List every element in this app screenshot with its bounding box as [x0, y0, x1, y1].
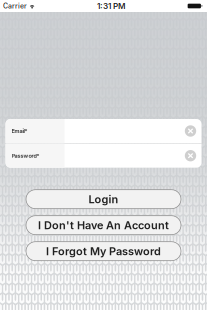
button[interactable]: I Don't Have An Account [26, 216, 181, 235]
staticText: 1:31 PM [97, 1, 126, 11]
staticText: Carrier [3, 2, 27, 10]
button[interactable]: Clear text [180, 119, 202, 143]
button[interactable]: Clear text [180, 144, 202, 168]
staticText: I Don't Have An Account [38, 219, 169, 232]
staticText: Login [88, 193, 118, 206]
button[interactable]: Login [26, 190, 181, 209]
staticText: Password* [12, 152, 40, 159]
staticText: Email* [12, 128, 28, 134]
button[interactable]: I Forgot My Password [26, 242, 181, 261]
staticText: I Forgot My Password [46, 245, 161, 258]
^^^^
What you should do:
Without the pictures, reproduce every entry exactly as written.

Answer section:
List every element in this app screenshot with its bounding box as [x0, y0, x1, y1].
button[interactable]: I Don't Have An Account [26, 216, 181, 235]
staticText: 1:31 PM [97, 1, 126, 11]
staticText: Carrier [3, 2, 27, 10]
button[interactable]: Clear text [180, 119, 202, 143]
button[interactable]: Clear text [180, 144, 202, 168]
staticText: I Don't Have An Account [38, 219, 169, 232]
staticText: Login [88, 193, 118, 206]
button[interactable]: Login [26, 190, 181, 209]
staticText: Password* [12, 152, 40, 159]
staticText: Email* [12, 128, 28, 134]
button[interactable]: I Forgot My Password [26, 242, 181, 261]
staticText: I Forgot My Password [46, 245, 161, 258]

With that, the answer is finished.